►

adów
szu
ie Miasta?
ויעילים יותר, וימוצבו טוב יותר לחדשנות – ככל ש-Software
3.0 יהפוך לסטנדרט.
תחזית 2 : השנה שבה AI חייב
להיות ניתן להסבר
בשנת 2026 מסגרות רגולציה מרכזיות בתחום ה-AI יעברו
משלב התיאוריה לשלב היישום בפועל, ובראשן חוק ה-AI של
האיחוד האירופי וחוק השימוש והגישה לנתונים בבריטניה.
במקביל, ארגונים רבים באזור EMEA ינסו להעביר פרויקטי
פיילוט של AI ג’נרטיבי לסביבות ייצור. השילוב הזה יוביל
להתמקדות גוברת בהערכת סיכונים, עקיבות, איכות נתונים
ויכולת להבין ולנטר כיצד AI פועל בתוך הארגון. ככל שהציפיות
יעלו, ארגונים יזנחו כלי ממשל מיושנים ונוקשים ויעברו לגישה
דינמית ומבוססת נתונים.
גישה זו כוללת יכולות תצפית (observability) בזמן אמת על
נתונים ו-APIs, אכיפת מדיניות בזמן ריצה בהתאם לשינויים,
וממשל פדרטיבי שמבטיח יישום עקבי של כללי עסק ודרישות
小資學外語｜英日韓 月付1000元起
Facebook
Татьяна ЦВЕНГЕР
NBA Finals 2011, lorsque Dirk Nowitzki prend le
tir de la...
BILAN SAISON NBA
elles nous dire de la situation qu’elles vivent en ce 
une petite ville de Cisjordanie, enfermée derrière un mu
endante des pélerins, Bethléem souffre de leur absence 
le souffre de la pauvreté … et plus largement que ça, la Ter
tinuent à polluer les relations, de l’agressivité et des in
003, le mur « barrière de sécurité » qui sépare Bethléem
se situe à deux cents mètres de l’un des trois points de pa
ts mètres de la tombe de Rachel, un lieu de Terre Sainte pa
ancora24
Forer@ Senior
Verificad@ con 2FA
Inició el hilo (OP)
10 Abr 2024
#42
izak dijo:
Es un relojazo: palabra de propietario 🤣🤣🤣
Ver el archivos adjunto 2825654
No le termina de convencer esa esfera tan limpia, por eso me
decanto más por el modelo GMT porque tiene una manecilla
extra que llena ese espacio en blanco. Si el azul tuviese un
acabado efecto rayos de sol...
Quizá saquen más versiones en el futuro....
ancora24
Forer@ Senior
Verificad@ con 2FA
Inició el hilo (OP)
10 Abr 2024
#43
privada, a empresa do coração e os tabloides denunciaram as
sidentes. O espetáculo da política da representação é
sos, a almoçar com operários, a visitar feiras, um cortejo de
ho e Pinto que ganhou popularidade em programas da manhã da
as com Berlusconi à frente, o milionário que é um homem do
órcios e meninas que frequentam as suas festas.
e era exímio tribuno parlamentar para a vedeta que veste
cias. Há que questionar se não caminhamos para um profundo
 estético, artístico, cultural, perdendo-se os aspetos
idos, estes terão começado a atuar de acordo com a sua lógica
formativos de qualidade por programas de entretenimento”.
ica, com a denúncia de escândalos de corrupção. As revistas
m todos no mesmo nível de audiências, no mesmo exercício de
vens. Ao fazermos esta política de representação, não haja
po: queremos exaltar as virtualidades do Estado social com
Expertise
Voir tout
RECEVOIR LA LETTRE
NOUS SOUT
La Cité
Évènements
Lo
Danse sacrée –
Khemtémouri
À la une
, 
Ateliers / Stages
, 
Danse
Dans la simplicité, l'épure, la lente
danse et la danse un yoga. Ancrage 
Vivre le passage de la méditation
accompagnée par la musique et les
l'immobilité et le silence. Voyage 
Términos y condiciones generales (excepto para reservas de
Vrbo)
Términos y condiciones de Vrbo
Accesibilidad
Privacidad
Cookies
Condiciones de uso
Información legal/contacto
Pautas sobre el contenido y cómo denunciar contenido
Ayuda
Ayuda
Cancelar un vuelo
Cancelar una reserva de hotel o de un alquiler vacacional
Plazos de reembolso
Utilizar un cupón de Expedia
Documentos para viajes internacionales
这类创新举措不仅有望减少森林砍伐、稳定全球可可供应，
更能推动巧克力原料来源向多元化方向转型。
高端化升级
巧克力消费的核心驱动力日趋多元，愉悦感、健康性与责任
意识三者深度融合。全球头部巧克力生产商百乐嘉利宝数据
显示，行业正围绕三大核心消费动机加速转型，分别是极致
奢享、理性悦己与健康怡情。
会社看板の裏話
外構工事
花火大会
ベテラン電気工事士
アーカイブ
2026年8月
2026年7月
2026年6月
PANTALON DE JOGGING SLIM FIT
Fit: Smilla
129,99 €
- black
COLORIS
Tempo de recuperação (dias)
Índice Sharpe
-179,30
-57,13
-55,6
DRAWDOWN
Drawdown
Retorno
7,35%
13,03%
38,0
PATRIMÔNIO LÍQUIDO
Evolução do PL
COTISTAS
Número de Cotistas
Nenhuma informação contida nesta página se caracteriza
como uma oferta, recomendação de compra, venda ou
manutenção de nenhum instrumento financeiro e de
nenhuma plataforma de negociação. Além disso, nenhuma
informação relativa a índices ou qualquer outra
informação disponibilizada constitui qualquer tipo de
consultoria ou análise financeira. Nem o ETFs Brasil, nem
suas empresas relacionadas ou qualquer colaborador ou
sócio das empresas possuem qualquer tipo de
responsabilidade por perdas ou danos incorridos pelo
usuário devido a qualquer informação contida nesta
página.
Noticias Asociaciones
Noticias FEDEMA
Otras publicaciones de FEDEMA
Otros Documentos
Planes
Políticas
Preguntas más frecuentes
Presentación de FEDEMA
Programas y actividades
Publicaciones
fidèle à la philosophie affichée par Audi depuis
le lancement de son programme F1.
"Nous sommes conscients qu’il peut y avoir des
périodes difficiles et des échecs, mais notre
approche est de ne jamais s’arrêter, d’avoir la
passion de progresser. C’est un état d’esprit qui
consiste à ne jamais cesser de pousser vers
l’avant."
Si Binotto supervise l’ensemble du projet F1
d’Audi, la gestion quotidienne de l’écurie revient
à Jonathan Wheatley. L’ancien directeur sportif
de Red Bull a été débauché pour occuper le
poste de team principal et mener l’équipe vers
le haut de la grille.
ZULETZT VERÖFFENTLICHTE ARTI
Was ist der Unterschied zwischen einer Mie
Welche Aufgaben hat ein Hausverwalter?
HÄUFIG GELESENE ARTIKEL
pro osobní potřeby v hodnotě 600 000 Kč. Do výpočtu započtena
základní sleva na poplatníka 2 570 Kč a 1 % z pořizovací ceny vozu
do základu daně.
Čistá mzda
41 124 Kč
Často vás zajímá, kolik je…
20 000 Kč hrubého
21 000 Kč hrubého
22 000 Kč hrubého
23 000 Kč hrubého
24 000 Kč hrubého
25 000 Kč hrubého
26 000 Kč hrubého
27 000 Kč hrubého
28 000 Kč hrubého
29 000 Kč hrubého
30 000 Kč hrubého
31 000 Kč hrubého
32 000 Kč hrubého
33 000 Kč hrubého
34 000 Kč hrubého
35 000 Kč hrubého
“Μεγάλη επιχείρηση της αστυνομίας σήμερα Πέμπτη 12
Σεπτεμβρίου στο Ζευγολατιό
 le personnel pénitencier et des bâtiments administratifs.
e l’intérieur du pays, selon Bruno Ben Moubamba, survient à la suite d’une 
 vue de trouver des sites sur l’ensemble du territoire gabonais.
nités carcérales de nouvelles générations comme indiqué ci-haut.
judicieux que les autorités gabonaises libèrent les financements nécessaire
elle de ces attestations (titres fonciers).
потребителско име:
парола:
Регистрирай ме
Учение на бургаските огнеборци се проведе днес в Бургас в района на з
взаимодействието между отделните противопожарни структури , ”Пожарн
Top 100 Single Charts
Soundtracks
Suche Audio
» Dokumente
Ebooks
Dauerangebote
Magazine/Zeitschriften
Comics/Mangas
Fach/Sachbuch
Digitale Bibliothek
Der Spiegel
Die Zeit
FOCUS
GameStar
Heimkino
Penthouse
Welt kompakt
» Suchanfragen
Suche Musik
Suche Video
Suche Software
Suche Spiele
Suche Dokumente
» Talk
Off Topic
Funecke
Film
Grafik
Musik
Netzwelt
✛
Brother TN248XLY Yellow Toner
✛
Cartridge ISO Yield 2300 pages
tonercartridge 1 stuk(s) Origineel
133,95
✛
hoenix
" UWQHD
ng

◄

EXERCISE => Set down, word for word, each line from the top of the records above through the line with "האיחוד האירופי וחוק".

YOUR RESPONSE =>
adów
szu
ie Miasta?
ויעילים יותר, וימוצבו טוב יותר לחדשנות – ככל ש-Software
3.0 יהפוך לסטנדרט.
תחזית 2 : השנה שבה AI חייב
להיות ניתן להסבר
בשנת 2026 מסגרות רגולציה מרכזיות בתחום ה-AI יעברו
משלב התיאוריה לשלב היישום בפועל, ובראשן חוק ה-AI של
האיחוד האירופי וחוק השימוש והגישה לנתונים בבריטניה.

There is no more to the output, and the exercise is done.